They have clean drinking water, the province is building them trailers to replace tents, and they are aided by the offices of the city's many clerics. The office of radical Shiite cleric Moqtada al-Sadr, who controls the Mahdi Army, has even donated a generator.

But while things here may be better than in other refugee camps throughout the country, its residents say that they are particularly worried about the children living here.

"The trauma alone from the violence they have been exposed to will have huge consequences for years to come," says Mr. Mofarah.

Abu Noor, the mayor of the Al-Manathra camp, says he has 600 children age 15 and below and that many are showing signs of malnutrition. Frail, disheveled, and barefoot children running amid puddles of still and muddy water are a common sight at the camp.

Numan Mahdi lifts the red sweatshirt of his 2-year-old daughter, Khalida, to show scars suffered from shrapnel wounds that she sustained when a mortar shell hit their home in Baghdad.

"There are still two pieces of shrapnel wedged in her lungs. She has difficulty breathing and walking sometimes," he says. "Our kids only smelled gunpowder and saw blood. We need a solution from our government: either help us find better lodging or return us home."
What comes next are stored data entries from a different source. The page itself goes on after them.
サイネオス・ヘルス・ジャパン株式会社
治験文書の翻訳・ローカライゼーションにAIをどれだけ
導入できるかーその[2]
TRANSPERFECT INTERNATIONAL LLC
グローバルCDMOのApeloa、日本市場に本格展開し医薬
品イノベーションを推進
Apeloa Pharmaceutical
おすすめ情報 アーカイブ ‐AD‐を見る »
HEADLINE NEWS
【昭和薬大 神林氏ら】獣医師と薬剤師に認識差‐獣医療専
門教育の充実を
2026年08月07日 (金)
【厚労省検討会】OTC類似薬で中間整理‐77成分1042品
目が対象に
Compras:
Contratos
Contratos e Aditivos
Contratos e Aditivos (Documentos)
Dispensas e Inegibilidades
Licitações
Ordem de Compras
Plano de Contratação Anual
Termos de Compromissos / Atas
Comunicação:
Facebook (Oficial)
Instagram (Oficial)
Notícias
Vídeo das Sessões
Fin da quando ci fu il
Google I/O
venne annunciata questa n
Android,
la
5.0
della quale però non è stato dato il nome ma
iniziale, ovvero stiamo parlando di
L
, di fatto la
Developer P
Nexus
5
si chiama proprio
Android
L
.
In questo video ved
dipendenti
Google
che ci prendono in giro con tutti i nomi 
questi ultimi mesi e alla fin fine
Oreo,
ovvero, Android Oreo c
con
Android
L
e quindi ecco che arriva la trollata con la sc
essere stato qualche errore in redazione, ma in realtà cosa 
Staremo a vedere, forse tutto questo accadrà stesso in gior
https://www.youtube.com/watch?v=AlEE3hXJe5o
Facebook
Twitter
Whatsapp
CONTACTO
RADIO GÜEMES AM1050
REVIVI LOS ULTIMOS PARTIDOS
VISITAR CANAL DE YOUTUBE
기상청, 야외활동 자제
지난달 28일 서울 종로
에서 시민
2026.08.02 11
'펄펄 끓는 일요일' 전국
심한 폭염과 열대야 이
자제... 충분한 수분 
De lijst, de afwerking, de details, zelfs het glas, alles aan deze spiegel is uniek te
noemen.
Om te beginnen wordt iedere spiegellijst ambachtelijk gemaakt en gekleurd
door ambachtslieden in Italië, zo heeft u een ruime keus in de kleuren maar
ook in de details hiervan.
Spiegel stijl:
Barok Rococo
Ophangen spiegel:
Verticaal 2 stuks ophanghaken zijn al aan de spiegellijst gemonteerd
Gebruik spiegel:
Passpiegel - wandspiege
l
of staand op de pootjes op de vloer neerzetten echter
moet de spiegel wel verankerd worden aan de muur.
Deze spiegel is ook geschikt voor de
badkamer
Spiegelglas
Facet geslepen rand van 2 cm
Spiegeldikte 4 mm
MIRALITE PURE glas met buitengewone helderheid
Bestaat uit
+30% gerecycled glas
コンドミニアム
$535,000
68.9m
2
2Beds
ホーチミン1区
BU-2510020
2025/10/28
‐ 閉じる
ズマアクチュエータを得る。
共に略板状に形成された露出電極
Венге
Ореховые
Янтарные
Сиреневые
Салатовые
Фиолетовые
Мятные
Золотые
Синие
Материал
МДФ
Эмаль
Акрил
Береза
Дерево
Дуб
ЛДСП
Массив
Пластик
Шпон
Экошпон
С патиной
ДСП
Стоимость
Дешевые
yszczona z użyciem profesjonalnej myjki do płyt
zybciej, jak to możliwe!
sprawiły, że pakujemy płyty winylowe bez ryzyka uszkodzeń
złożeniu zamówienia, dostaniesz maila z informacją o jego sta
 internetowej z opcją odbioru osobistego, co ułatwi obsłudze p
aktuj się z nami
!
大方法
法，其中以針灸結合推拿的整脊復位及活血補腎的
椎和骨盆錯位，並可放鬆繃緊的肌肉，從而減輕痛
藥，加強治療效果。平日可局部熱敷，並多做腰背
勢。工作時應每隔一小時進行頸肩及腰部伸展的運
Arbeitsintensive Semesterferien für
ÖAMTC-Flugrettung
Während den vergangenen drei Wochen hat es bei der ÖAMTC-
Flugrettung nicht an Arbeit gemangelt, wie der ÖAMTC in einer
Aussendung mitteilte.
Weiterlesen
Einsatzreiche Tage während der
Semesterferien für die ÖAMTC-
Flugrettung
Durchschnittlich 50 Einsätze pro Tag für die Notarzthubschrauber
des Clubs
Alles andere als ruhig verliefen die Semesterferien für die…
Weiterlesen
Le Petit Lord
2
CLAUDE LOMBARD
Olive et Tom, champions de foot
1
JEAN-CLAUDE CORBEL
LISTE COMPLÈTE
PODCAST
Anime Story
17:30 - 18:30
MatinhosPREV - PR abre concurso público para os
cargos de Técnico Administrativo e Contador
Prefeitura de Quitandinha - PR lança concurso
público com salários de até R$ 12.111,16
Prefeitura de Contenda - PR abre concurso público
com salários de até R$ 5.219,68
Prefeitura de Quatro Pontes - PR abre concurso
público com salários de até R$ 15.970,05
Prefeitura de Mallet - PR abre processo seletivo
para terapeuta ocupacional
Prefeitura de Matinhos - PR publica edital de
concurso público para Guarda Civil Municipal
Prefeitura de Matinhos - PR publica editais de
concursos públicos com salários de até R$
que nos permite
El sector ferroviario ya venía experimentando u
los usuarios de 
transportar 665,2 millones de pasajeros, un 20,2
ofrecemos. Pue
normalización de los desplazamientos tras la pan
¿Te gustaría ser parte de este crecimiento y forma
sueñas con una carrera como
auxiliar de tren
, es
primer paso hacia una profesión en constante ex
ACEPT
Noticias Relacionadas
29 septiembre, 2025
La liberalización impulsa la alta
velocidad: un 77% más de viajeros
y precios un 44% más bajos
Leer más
Ten-year-old Ghufran Muhammad, whose first name means forgiveness in Arabic, says she misses Baghdad and her bicycle and dolls. But her father, Muhammad Hadi, says it's impossible now to go back to their neighborhood of Al-Fadhel in eastern Baghdad after barely escaping the sectarian carnage last year.

"Where could I begin to forgive, we are just filled with wounds on the inside," he says when asked about the possibility of forgiveness.

Iraq's Ministry of Displacement and Migration says it has earmarked $100 million to help the internally displaced. The UN mission in Iraq said it would help the ministry repatriate both the returning refugees and the internally displaced and that, as a first step, it was providing blankets and kitchen equipment to 5,000 families.

But few at the Manathra camp are impressed.

"I have not seen a cent yet, just promises … they could care less about us," says Kleib Muhammad Abdul-Zahra. "Not even a visit by an official or minister to inquire if our children have enough food to eat."

Mr. Abdul-Zahra, a farmer, fled the town of Tarmia, north of Baghdad, with his five sons and a daughter after he returned home last year to find his wife killed and a note from militants warning them to leave because "he's an agent for Shiite militias."

His eyes well up as one of his chapped and cracked hands reaches into the pocket of his white baggy cotton pants and pulls out the crumpled and faded note. "This is all I have left to claim compensation from my government," he says.